Often it is convenient to write the null and alternative hypothesis in mathematical or numerical terms. To do so, we must first identify the quantity of interest. This quantity of interest is known as the parameter for a hypothesis test.

Parameters and point estimates

A parameter for a hypothesis test is the “true” value of the population of interest. When the parameter is a proportion, we call it \(p\text{.}\)

A point estimate is calculated from a sample. When the point estimate is a proportion, we call it \(\hat{p}\text{.}\)

The observed or sample proportion 0f 0.063 is a point estimate for the true proportion.
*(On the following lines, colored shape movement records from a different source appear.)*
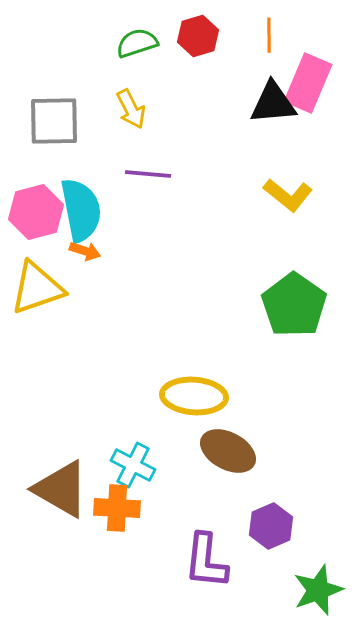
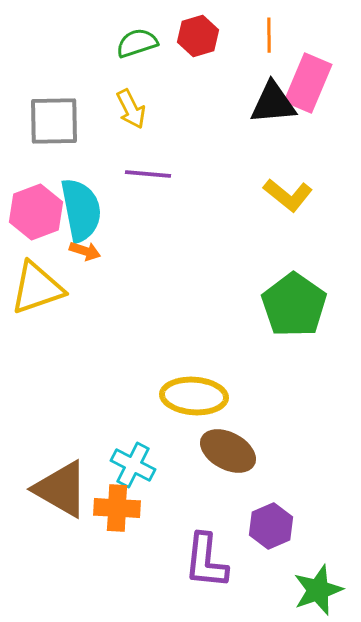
pink hexagon: rotated 6 degrees counterclockwise
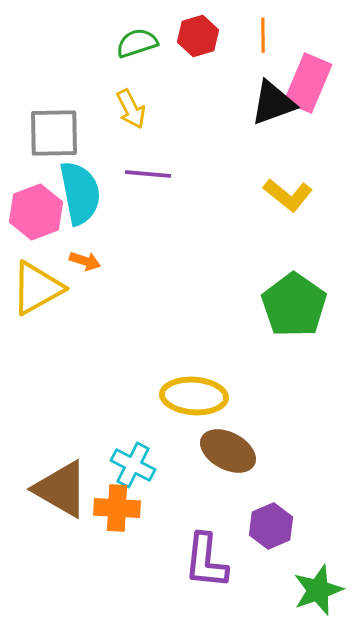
orange line: moved 6 px left
black triangle: rotated 15 degrees counterclockwise
gray square: moved 12 px down
cyan semicircle: moved 1 px left, 17 px up
orange arrow: moved 10 px down
yellow triangle: rotated 10 degrees counterclockwise
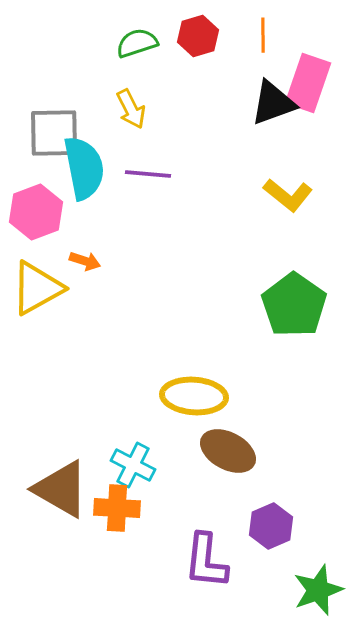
pink rectangle: rotated 4 degrees counterclockwise
cyan semicircle: moved 4 px right, 25 px up
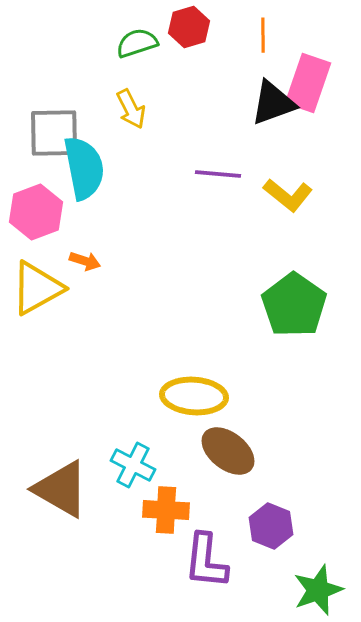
red hexagon: moved 9 px left, 9 px up
purple line: moved 70 px right
brown ellipse: rotated 10 degrees clockwise
orange cross: moved 49 px right, 2 px down
purple hexagon: rotated 15 degrees counterclockwise
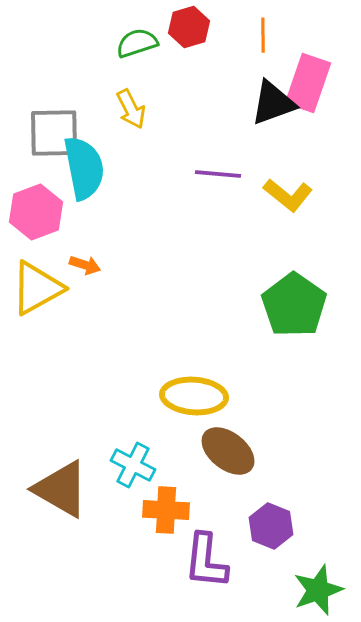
orange arrow: moved 4 px down
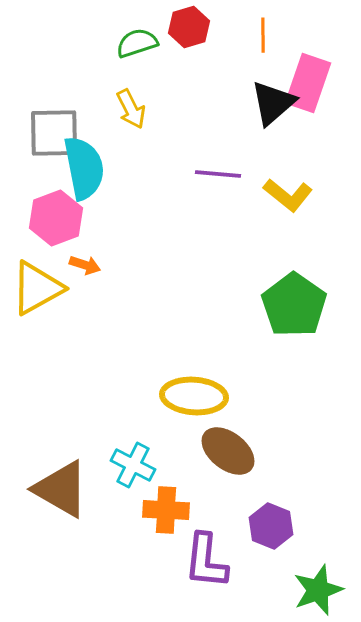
black triangle: rotated 21 degrees counterclockwise
pink hexagon: moved 20 px right, 6 px down
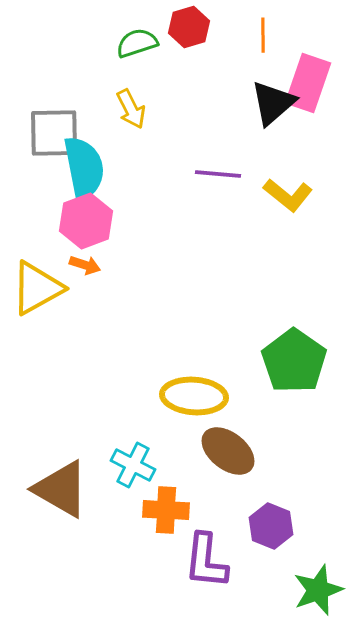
pink hexagon: moved 30 px right, 3 px down
green pentagon: moved 56 px down
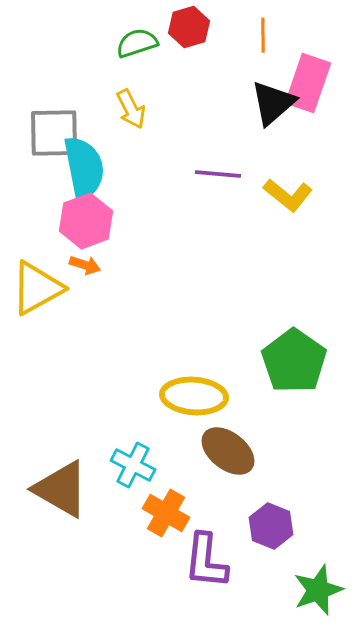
orange cross: moved 3 px down; rotated 27 degrees clockwise
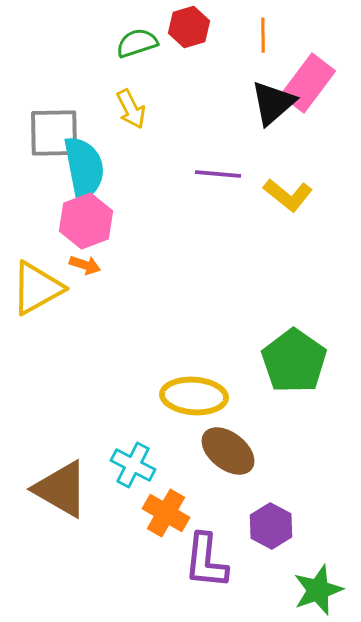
pink rectangle: rotated 18 degrees clockwise
purple hexagon: rotated 6 degrees clockwise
The parameter in this problem is the true proportion of complications for this consultant's clients. The parameter is unknown, but the null hypothesis is that it equals the overall proportion of complications: \(p = 0.10\text{.}\) This hypothesized value is called the null value.

Null value of a hypothesis test

The null value is the value hypothesized for the parameter in \(H_0\text{,}\) and it is sometimes represented with a subscript 0, e.g. \(p_0\) (just like \(H_0\)).

In the medical consultant case study, the parameter is \(p\) and the null value is \(p_0 = 0.10\text{.}\) We can write the null and alternative hypothesis as numerical statements as follows.

  • \(H_0\text{:}\) \(p=0.10\) (The complication rate for the consultant's clients is equal to the US complication rate of 10%.)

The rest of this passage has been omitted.